To do
Find the word "phòng" in the listing; pull out each line holding it.

Data for the task

══════════

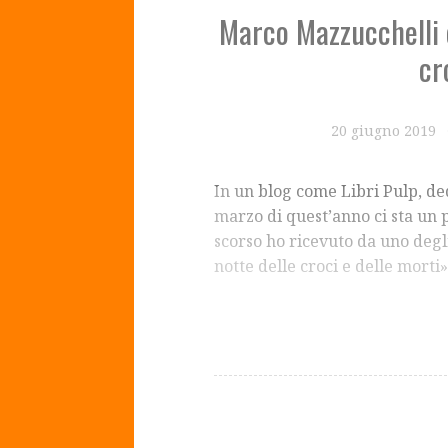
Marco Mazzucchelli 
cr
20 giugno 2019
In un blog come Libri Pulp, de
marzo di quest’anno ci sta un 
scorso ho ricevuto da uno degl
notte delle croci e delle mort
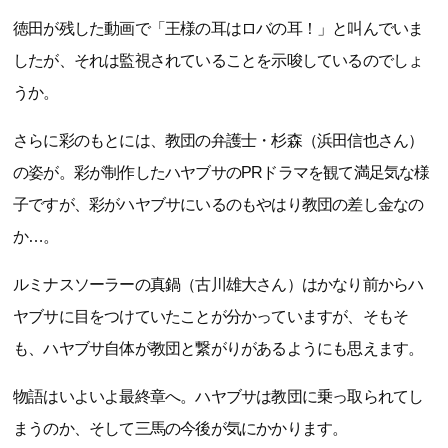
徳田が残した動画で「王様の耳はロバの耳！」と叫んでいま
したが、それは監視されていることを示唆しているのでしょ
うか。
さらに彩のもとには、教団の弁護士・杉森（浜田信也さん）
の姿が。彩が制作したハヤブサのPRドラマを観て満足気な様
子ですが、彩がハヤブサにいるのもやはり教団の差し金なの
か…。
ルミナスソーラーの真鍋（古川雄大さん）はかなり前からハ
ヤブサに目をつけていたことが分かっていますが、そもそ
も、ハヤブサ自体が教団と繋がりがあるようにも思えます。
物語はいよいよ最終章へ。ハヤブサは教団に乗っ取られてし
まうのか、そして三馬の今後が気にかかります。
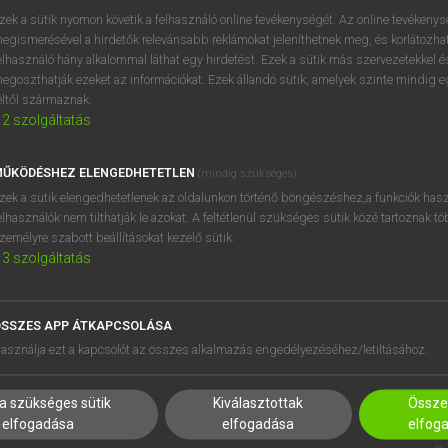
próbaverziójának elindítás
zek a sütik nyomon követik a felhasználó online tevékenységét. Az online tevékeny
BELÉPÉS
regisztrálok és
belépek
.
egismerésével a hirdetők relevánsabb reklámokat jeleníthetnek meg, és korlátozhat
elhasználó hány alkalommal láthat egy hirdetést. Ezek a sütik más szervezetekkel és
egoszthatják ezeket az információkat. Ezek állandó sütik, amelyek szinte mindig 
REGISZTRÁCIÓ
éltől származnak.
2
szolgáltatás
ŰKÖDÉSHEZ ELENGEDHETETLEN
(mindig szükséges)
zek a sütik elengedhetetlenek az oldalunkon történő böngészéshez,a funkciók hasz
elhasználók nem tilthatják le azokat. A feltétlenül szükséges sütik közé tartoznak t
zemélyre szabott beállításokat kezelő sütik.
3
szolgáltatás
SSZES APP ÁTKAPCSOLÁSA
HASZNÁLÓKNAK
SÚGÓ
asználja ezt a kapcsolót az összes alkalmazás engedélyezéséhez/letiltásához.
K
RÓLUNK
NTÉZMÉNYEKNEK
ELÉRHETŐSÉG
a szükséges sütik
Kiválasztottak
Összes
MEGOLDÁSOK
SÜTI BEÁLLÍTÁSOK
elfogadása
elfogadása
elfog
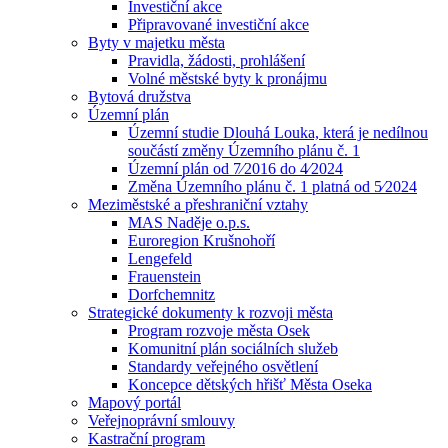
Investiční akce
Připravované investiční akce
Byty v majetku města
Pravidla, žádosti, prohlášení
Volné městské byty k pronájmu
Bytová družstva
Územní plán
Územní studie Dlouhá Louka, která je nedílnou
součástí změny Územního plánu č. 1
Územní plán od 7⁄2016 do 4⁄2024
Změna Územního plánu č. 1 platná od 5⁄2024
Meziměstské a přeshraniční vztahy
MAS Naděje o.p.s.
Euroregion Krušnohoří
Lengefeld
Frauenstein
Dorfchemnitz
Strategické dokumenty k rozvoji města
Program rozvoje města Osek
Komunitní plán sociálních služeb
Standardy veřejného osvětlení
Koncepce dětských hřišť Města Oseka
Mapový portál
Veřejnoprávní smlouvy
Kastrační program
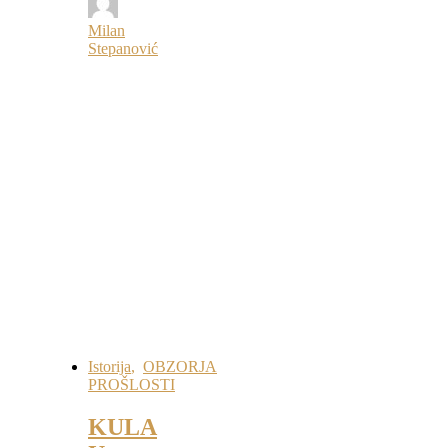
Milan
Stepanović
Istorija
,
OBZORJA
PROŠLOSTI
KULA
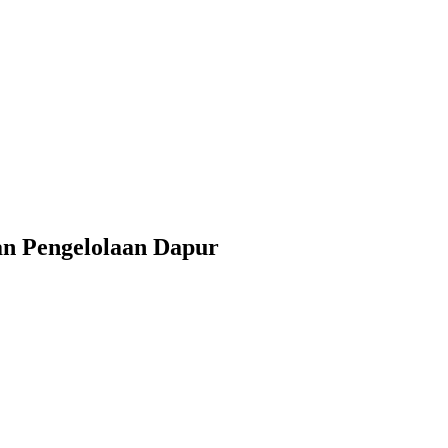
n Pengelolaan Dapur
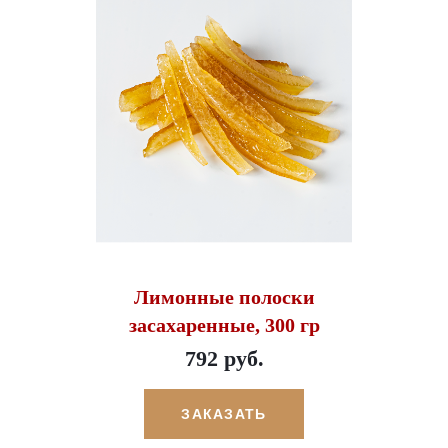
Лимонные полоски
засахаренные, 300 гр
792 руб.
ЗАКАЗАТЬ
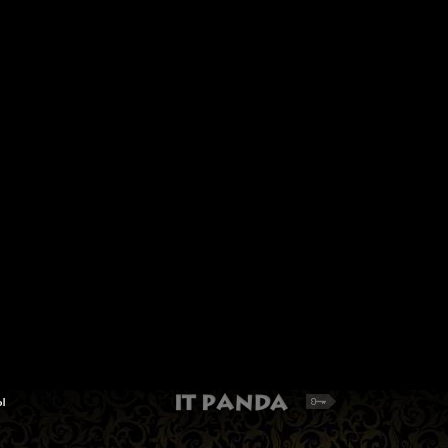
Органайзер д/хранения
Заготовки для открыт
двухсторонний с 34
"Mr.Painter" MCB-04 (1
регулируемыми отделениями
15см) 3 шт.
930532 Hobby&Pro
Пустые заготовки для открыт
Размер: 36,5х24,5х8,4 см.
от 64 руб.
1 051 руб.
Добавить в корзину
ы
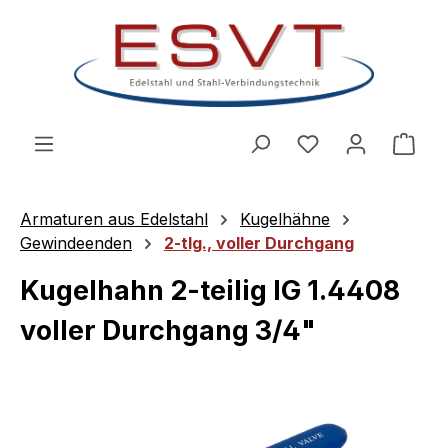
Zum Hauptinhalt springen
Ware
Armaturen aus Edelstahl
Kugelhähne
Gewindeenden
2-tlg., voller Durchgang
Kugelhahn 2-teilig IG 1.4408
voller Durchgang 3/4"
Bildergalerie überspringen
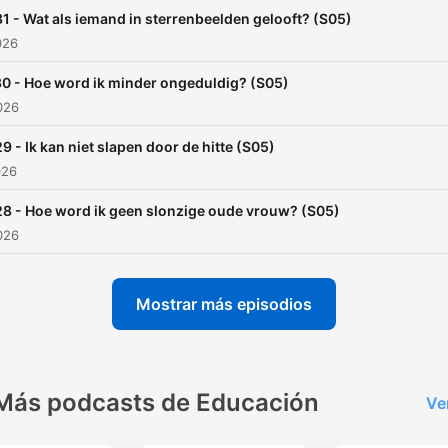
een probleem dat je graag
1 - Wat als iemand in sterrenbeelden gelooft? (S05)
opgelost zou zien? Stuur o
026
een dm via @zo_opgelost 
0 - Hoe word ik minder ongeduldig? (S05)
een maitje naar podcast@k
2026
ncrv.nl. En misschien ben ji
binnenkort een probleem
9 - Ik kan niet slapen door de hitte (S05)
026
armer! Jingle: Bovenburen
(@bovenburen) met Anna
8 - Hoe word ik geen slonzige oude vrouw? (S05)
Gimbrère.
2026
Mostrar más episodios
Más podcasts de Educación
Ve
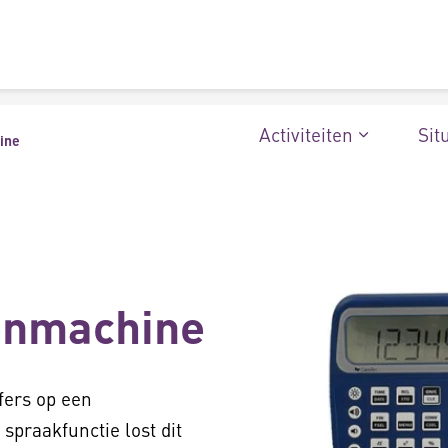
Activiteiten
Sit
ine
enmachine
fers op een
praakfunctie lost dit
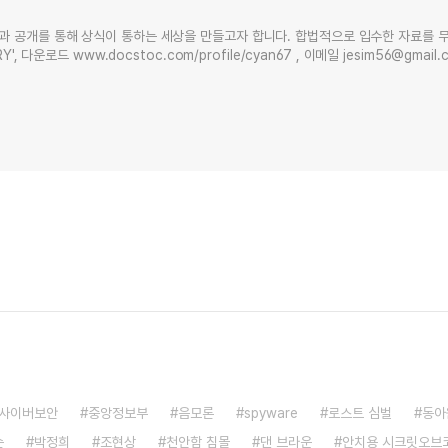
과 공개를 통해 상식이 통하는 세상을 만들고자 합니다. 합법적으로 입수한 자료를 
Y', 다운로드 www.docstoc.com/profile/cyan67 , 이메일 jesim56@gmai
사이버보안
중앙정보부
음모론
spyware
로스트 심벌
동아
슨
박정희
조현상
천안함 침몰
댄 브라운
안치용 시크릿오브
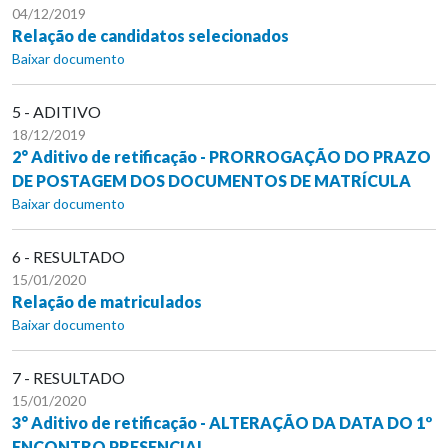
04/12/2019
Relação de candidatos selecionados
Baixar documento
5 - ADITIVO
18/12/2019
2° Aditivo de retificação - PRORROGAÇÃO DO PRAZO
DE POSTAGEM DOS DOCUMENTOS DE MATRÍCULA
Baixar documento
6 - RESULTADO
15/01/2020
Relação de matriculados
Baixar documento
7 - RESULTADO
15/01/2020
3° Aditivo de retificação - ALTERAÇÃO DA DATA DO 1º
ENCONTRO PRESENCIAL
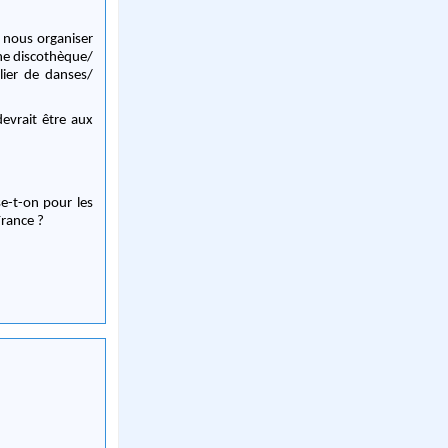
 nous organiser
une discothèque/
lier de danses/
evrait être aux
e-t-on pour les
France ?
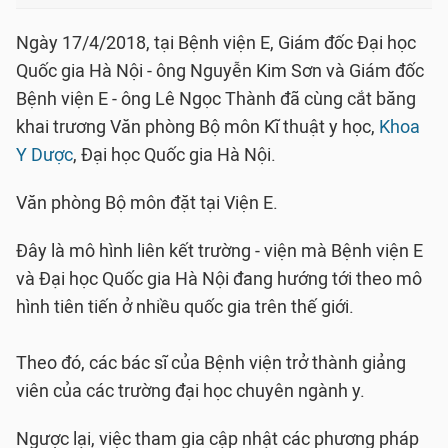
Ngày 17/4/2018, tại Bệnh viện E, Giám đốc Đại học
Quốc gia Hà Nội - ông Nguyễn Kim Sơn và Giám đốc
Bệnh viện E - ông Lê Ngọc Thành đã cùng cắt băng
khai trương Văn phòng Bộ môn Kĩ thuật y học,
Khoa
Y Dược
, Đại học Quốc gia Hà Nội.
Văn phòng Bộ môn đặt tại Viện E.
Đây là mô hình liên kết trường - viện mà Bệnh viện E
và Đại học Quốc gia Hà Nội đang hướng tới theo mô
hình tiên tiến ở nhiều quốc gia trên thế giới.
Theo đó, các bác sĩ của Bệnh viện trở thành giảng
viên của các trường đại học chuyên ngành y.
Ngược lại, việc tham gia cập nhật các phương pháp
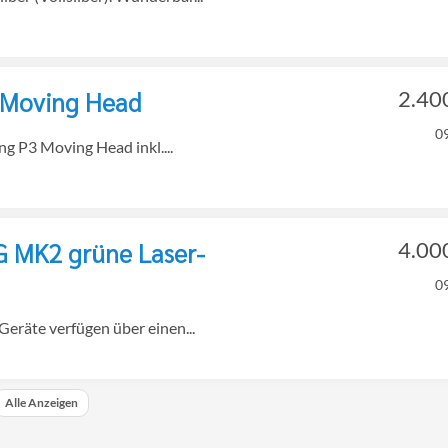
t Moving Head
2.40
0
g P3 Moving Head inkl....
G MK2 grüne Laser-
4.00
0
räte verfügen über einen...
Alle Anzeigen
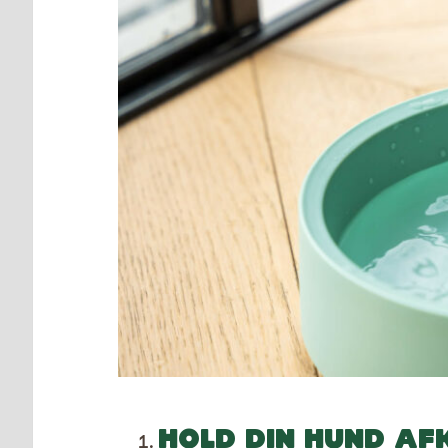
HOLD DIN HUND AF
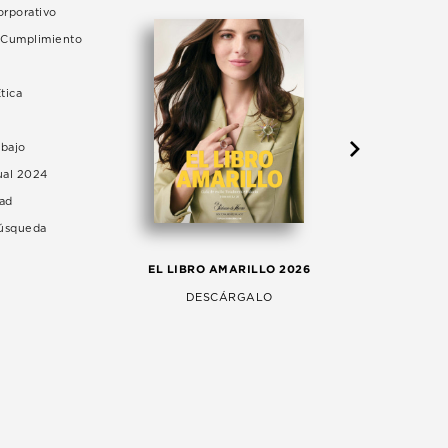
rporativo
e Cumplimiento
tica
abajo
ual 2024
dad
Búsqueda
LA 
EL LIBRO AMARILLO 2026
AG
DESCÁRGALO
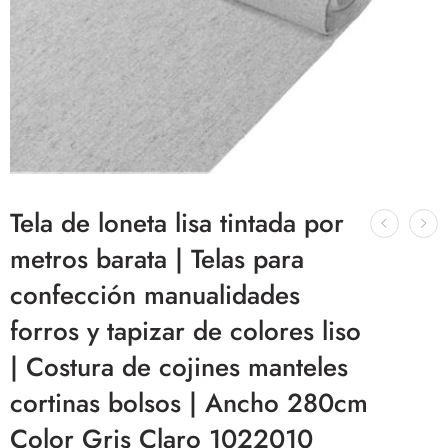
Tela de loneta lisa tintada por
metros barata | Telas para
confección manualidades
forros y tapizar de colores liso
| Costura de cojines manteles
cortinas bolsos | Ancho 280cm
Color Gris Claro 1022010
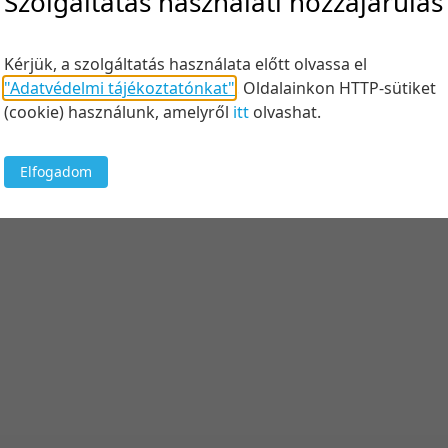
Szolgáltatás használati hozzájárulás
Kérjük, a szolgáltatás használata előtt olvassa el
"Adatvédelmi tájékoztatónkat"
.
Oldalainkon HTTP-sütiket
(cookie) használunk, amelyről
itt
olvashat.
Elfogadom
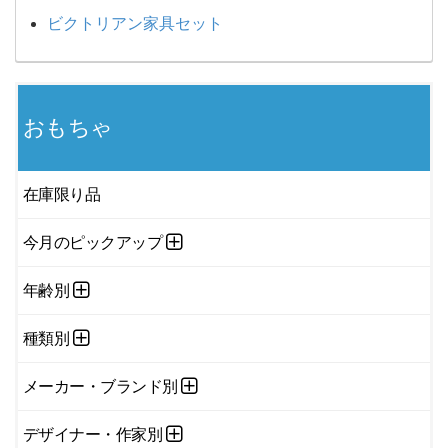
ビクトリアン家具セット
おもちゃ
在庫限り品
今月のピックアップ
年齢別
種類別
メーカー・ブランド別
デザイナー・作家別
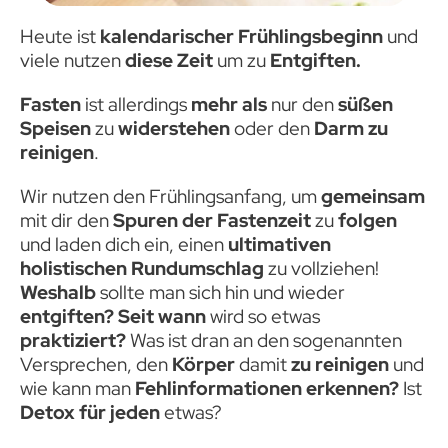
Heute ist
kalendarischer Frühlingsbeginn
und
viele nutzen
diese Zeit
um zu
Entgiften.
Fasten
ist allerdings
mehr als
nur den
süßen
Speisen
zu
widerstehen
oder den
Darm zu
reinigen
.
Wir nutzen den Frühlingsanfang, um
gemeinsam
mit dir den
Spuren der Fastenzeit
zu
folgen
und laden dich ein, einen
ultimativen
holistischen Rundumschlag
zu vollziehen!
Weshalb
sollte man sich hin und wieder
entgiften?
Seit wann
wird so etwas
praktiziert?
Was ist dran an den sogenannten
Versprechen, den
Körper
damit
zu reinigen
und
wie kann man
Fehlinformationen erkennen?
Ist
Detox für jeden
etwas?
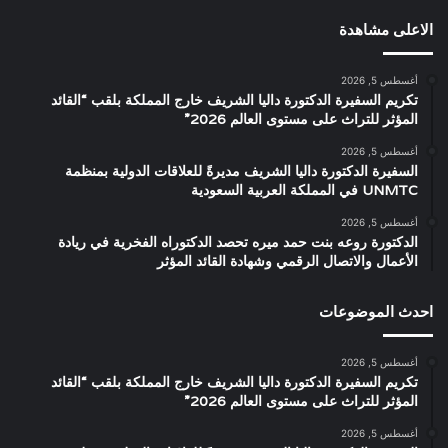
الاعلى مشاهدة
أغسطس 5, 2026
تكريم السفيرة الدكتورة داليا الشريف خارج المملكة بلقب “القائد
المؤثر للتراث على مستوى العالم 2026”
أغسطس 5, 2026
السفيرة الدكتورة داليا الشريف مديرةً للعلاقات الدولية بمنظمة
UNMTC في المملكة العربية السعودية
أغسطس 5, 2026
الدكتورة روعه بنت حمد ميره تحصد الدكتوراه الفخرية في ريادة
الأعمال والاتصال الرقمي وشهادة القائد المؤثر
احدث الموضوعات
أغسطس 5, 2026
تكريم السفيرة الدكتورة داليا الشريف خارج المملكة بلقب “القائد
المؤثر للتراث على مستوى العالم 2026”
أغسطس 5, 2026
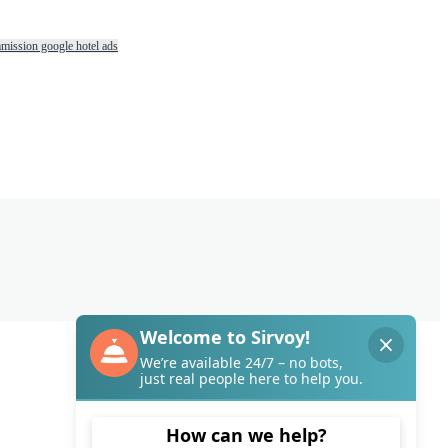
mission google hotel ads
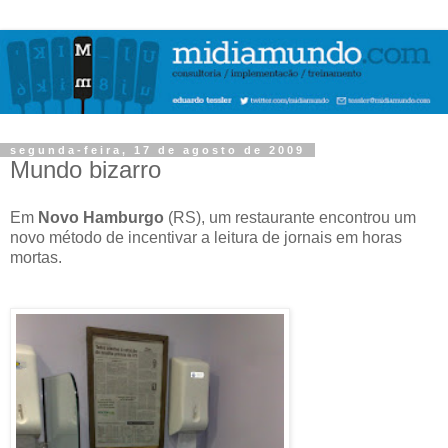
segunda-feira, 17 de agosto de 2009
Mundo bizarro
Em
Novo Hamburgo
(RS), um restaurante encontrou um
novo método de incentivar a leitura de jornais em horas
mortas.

══════════

Task solution
khai trương Văn phòng Bộ môn Kĩ thuật y học,
Văn phòng Bộ môn đặt tại Viện E.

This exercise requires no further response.